茨城新聞 2025年03月07日掲載

高齢者の定義見直しを 矢野氏 財政の改善策指摘 水戸で茨城政懇
日本の財政状況を解説する矢野康治氏=水戸市宮町
茨城政経懇話会の3月例会が6日、茨城県水戸市宮町のホテルテラスザガーデン水戸で開かれ、元財務省事務次官の矢野康治氏が「我が国の財政について-不都合な真実を正視し、打開する-」をテーマに講演した。歳出の拡大に比べ税収の伸びが小さい日本財政の問題点に触れ、「長寿大国なので働く人が増えればGDPも増える。高齢者の定義を変えよう」と提言した。

矢野氏は「わが国の財政はアフリカや南米よりも悪く、世界最悪」と切り出した。1990年度のバブル崩壊以降、歳出の拡大に税収は伸び悩み、公債発行で穴埋めされてきたと説明。

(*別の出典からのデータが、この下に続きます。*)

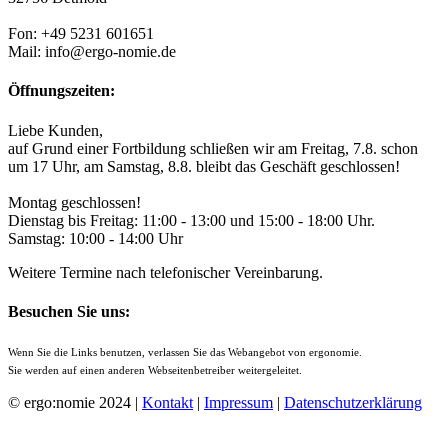
Fon: +49 5231 601651
Mail: info@ergo-nomie.de
Öffnungszeiten:
Liebe Kunden,
auf Grund einer Fortbildung schließen wir am Freitag, 7.8. schon
um 17 Uhr, am Samstag, 8.8. bleibt das Geschäft geschlossen!
Montag geschlossen!
Dienstag bis Freitag: 11:00 - 13:00 und 15:00 - 18:00 Uhr.
Samstag: 10:00 - 14:00 Uhr
Weitere Termine nach telefonischer Vereinbarung.
Besuchen Sie uns:
Wenn Sie die Links benutzen, verlassen Sie das Webangebot von ergonomie.
Sie werden auf einen anderen Webseitenbetreiber weitergeleitet.
© ergo:nomie 2024 |
Kontakt
|
Impressum
|
Datenschutzerklärung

歳出の社会保障費は同年度の11.6兆円から2025年度は38.3兆円と3倍以上に増えたとし、「生産人口は増えず、高齢化で年金などの支給対象者が増えたことが要因」と語った。

さらに、国と地方の債務残高や日銀の金利政策、コロナ対策なども財政悪化を招いたと指摘。「長く働きたい国民は多い。平均寿命とともに健康寿命も延びており、働ける領域は広がっている。現状のままでは担い手は増えない」と高齢者の定義を見直す必要性について述べた。